So it’s been a while, hasn’t it?
I could sit here and delineate the days for you – days spent discussing white privilege and racism, the details of packing and moving and getting paid for the next two years, personality tests and discussing how to work with people who function differently than ourselves, nights spent sleeping, playing cards, swapping entertaining stories, and (last night) and excursion to a Greenwich Village piano bar where the waitress told us “if you can’t afford to drink here, you might as well buy a six-pack and go home.”
But that would easily get dull and trivial, especially since I’ve barely begun processing the information for myself, so I’m far from a point where my thoughts could be shared concisely or effectively.

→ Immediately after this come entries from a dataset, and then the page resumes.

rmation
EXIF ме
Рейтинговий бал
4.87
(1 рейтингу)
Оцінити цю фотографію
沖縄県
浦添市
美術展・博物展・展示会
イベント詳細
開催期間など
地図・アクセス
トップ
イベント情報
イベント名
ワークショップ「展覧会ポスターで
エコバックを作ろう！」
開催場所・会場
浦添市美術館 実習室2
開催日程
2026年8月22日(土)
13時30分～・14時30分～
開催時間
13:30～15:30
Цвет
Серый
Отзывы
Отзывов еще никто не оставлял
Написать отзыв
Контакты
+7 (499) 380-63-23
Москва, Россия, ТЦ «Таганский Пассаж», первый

So instead, something small.
On Friday, Abby, Michael, and I ate lunch at a little deli in the Village called 6 and 12…I grabbed their sandwich menu as a kitchen resource, because everything on the menu looked amazing. On the way back, we got a little lost (but, unlike my common Cincinnati experience, managed to avoid the ghetto). What seemed to be inconvenient became a blessing as we stumbled upon a chain-link fence covered in ceramic tiles. Each tile was decorated as a personal memorial to (or political comment on) 9/11. Now, while I have no desire to visit Ground Zero, it was a rather profound experience to be in the city where the event occured, surrounded by people who needed no real reminder of it, looking at a memorial to the friends and loved ones of the people whizzing by us at this busy intersection.